(Provided data)
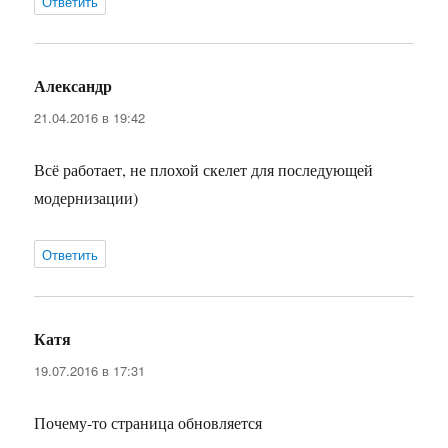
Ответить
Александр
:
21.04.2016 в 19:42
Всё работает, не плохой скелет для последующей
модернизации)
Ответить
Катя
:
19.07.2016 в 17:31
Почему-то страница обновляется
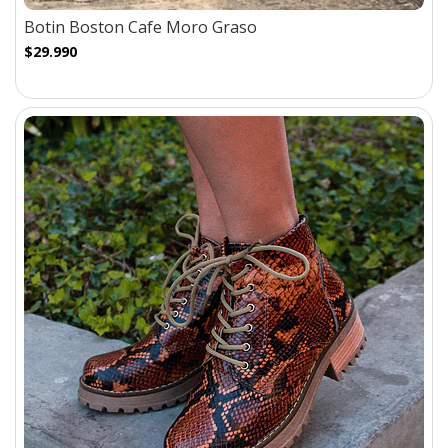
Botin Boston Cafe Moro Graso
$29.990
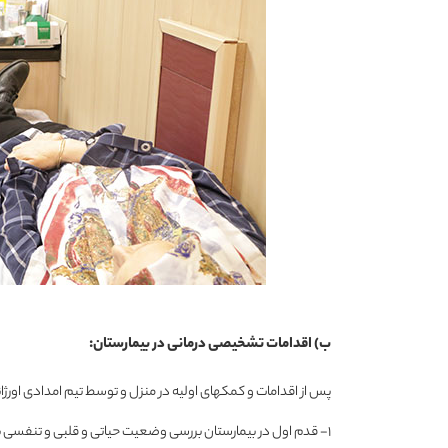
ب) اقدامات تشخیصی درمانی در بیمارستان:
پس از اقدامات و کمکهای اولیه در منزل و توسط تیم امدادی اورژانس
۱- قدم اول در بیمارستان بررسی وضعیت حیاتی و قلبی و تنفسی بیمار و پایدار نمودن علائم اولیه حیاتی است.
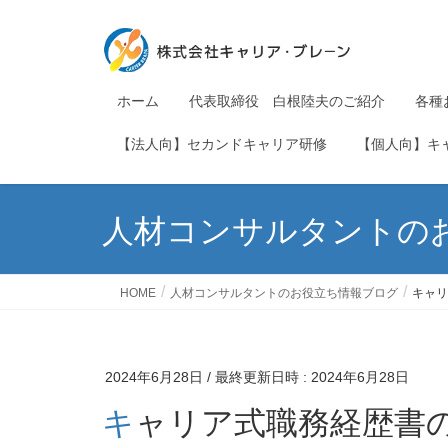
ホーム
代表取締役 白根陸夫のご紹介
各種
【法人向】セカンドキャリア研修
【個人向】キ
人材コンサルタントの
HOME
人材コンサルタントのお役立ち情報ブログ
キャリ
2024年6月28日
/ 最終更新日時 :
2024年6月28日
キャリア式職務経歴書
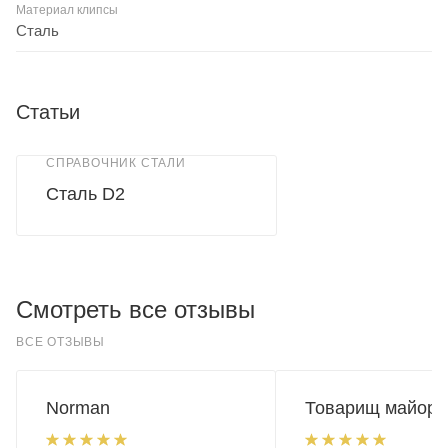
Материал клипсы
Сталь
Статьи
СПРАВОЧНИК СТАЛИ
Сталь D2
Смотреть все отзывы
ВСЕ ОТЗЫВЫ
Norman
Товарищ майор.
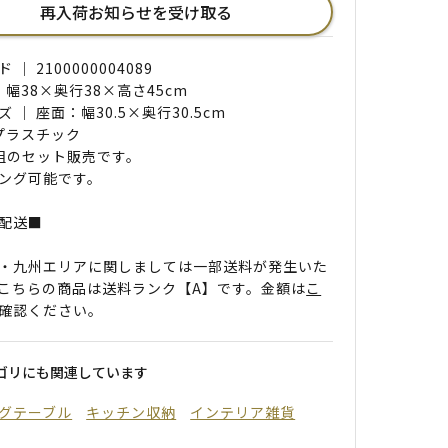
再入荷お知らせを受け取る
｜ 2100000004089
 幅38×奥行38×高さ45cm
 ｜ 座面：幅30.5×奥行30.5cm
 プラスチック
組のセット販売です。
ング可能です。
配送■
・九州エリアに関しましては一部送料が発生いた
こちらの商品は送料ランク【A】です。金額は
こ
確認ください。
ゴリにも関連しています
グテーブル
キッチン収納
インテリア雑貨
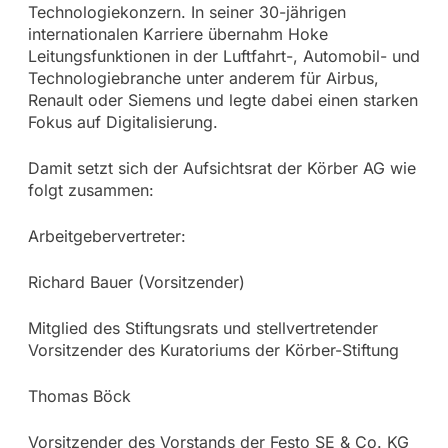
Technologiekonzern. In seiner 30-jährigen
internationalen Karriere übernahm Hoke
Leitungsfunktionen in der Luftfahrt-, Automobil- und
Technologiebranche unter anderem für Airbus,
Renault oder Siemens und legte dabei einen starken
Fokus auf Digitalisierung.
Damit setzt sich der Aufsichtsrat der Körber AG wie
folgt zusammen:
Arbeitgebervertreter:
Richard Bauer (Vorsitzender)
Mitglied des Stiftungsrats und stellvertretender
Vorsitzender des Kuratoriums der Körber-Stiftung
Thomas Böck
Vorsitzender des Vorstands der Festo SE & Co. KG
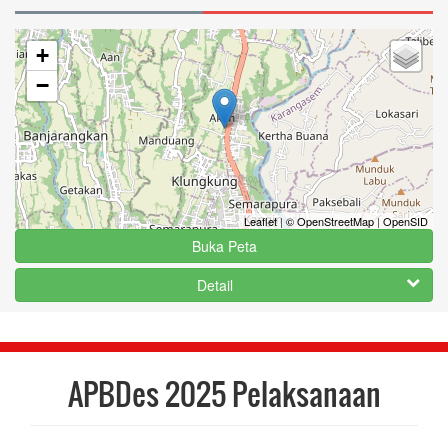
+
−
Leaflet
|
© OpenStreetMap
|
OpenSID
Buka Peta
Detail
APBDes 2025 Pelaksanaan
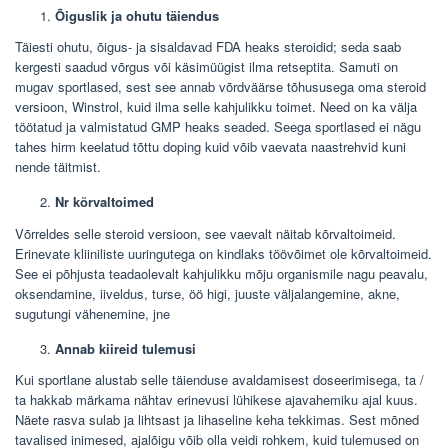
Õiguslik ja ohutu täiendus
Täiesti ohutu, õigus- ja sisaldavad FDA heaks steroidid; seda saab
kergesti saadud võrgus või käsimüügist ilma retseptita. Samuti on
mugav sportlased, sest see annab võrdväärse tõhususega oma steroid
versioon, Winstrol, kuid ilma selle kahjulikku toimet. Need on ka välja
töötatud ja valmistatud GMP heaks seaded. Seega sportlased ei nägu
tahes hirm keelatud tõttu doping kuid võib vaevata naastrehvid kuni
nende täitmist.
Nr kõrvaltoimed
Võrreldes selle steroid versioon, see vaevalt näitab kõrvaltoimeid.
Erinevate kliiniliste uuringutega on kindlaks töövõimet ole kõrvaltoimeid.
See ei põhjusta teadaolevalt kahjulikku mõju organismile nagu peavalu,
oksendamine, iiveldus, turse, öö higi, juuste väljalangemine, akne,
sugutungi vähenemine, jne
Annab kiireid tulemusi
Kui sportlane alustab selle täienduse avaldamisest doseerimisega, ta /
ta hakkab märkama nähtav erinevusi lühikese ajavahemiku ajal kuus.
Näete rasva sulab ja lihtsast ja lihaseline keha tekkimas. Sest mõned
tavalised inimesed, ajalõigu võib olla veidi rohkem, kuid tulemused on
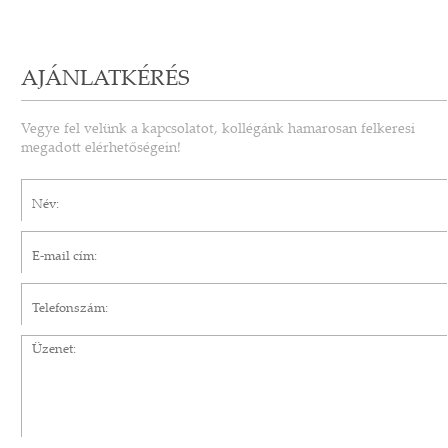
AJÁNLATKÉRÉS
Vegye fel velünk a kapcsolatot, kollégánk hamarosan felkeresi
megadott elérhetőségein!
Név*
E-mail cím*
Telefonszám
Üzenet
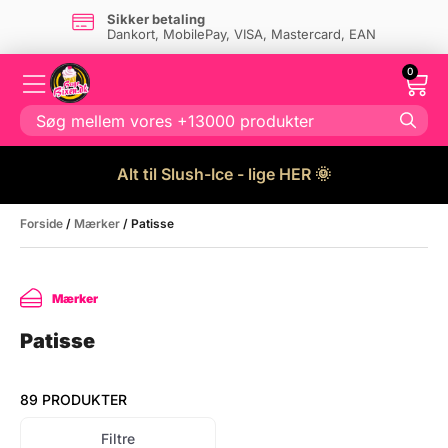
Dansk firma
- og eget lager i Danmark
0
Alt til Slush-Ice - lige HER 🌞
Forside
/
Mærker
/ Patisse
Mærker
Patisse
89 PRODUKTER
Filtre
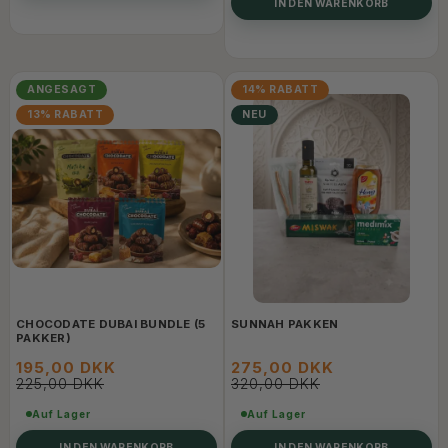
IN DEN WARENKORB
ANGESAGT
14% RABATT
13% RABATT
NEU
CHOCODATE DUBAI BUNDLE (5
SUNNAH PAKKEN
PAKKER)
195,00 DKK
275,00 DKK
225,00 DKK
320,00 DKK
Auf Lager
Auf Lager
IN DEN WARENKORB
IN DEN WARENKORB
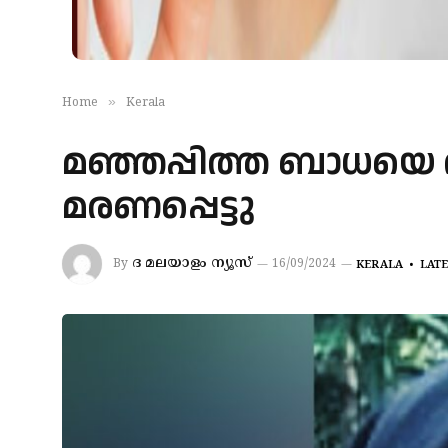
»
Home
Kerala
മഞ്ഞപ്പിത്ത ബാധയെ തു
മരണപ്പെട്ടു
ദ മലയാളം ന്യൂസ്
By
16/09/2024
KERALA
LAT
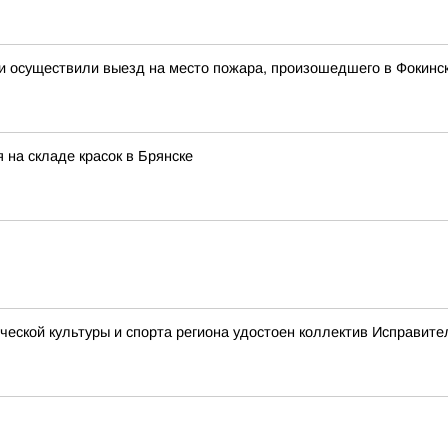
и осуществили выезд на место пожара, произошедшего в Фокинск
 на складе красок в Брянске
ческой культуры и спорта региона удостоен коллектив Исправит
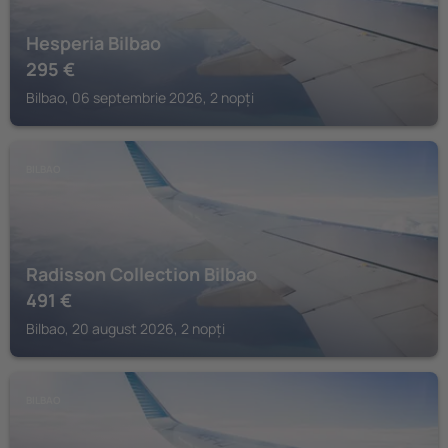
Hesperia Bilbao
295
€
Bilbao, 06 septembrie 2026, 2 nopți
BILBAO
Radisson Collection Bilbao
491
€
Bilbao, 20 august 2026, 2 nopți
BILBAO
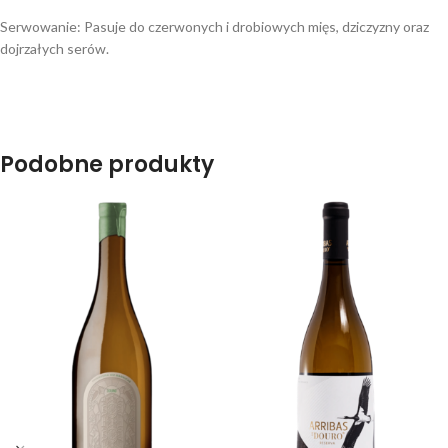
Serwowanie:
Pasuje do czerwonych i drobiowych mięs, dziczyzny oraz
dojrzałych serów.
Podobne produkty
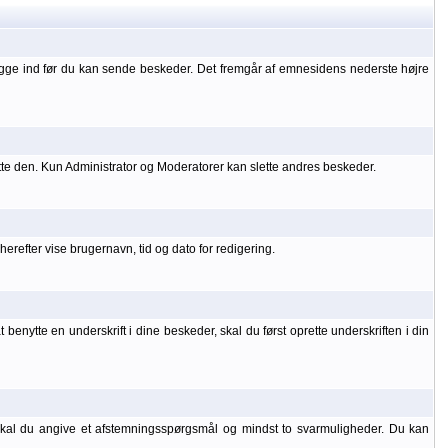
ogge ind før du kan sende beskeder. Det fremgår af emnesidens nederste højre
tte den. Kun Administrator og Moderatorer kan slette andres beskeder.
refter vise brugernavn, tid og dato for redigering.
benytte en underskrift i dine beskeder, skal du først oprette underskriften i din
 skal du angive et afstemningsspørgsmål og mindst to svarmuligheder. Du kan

(What this task involves) Since the pictures are not wanted, copy only the text of the records above, exactly.

(Written response)
Ответить
Александр
:
21.04.2016 в 19:42
Всё работает, не плохой скелет для последующей
модернизации)
Ответить
Катя
:
19.07.2016 в 17:31
Почему-то страница обновляется
Botin Boston Cafe Moro Graso
$29.990
ب) اقدامات تشخیصی درمانی در بیمارستان:
پس از اقدامات و کمکهای اولیه در منزل و توسط تیم امدادی اورژانس
۱- قدم اول در بیمارستان بررسی وضعیت حیاتی و قلبی و تنفسی بیمار و پایدار نمودن علائم اولیه حیاتی است.
ホーム
代表取締役 白根陸夫のご紹介
各種
【法人向】セカンドキャリア研修
【個人向】キ
人材コンサルタントの
HOME
人材コンサルタントのお役立ち情報ブログ
キャリ
2024年6月28日
/ 最終更新日時 :
2024年6月28日
キャリア式職務経歴書
Материал клипсы
Сталь
Статьи
СПРАВОЧНИК СТАЛИ
Сталь D2
Смотреть все отзывы
ВСЕ ОТЗЫВЫ
Norman
Товарищ майор.
再入荷お知らせを受け取る
｜ 2100000004089
 幅38×奥行38×高さ45cm
 ｜ 座面：幅30.5×奥行30.5cm
 プラスチック
組のセット販売です。
ング可能です。
配送■
・九州エリアに関しましては一部送料が発生いた
こちらの商品は送料ランク【A】です。金額は
こ
確認ください。
ゴリにも関連しています
グテーブル
キッチン収納
インテリア雑貨
Technologiekonzern. In seiner 30-jährigen
internationalen Karriere übernahm Hoke
Leitungsfunktionen in der Luftfahrt-, Automobil- und
Technologiebranche unter anderem für Airbus,
Renault oder Siemens und legte dabei einen starken
Fokus auf Digitalisierung.
Damit setzt sich der Aufsichtsrat der Körber AG wie
folgt zusammen:
Arbeitgebervertreter:
Richard Bauer (Vorsitzender)
Mitglied des Stiftungsrats und stellvertretender
Vorsitzender des Kuratoriums der Körber-Stiftung
Thomas Böck
Vorsitzender des Vorstands der Festo SE & Co. KG
+
−
Leaflet
|
© OpenStreetMap
|
OpenSID
Buka Peta
Detail
APBDes 2025 Pelaksanaan
Õiguslik ja ohutu täiendus
Täiesti ohutu, õigus- ja sisaldavad FDA heaks steroidid; seda saab
kergesti saadud võrgus või käsimüügist ilma retseptita. Samuti on
mugav sportlased, sest see annab võrdväärse tõhususega oma steroid
versioon, Winstrol, kuid ilma selle kahjulikku toimet. Need on ka välja
töötatud ja valmistatud GMP heaks seaded. Seega sportlased ei nägu
tahes hirm keelatud tõttu doping kuid võib vaevata naastrehvid kuni
nende täitmist.
Nr kõrvaltoimed
Võrreldes selle steroid versioon, see vaevalt näitab kõrvaltoimeid.
Erinevate kliiniliste uuringutega on kindlaks töövõimet ole kõrvaltoimeid.
See ei põhjusta teadaolevalt kahjulikku mõju organismile nagu peavalu,
oksendamine, iiveldus, turse, öö higi, juuste väljalangemine, akne,
sugutungi vähenemine, jne
Annab kiireid tulemusi
Kui sportlane alustab selle täienduse avaldamisest doseerimisega, ta /
ta hakkab märkama nähtav erinevusi lühikese ajavahemiku ajal kuus.
Näete rasva sulab ja lihtsast ja lihaseline keha tekkimas. Sest mõned
tavalised inimesed, ajalõigu võib olla veidi rohkem, kuid tulemused on
AJÁNLATKÉRÉS
Vegye fel velünk a kapcsolatot, kollégánk hamarosan felkeresi
megadott elérhetőségein!
Név*
E-mail cím*
Telefonszám
Üzenet
Dansk firma
- og eget lager i Danmark
0
Alt til Slush-Ice - lige HER 🌞
Forside
/
Mærker
/ Patisse
Mærker
Patisse
89 PRODUKTER
Filtre
IN DEN WARENKORB
ANGESAGT
14% RABATT
13% RABATT
NEU
CHOCODATE DUBAI BUNDLE (5
SUNNAH PAKKEN
PAKKER)
195,00 DKK
275,00 DKK
225,00 DKK
320,00 DKK
Auf Lager
Auf Lager
IN DEN WARENKORB
IN DEN WARENKORB
»
Home
Kerala
മഞ്ഞപ്പിത്ത ബാധയെ തു
മരണപ്പെട്ടു
ദ മലയാളം ന്യൂസ്
By
16/09/2024
KERALA
LAT
и осуществили выезд на место пожара, произошедшего в Фокинск
 на складе красок в Брянске
ческой культуры и спорта региона удостоен коллектив Исправит
Hesperia Bilbao
295
€
Bilbao, 06 septembrie 2026, 2 nopți
BILBAO
Radisson Collection Bilbao
491
€
Bilbao, 20 august 2026, 2 nopți
BILBAO
Serwowanie:
Pasuje do czerwonych i drobiowych mięs, dziczyzny oraz
dojrzałych serów.
Podobne produkty
ogge ind før du kan sende beskeder. Det fremgår af emnesidens nederste højre
tte den. Kun Administrator og Moderatorer kan slette andres beskeder.
refter vise brugernavn, tid og dato for redigering.
benytte en underskrift i dine beskeder, skal du først oprette underskriften i din
 skal du angive et afstemningsspørgsmål og mindst to svarmuligheder. Du kan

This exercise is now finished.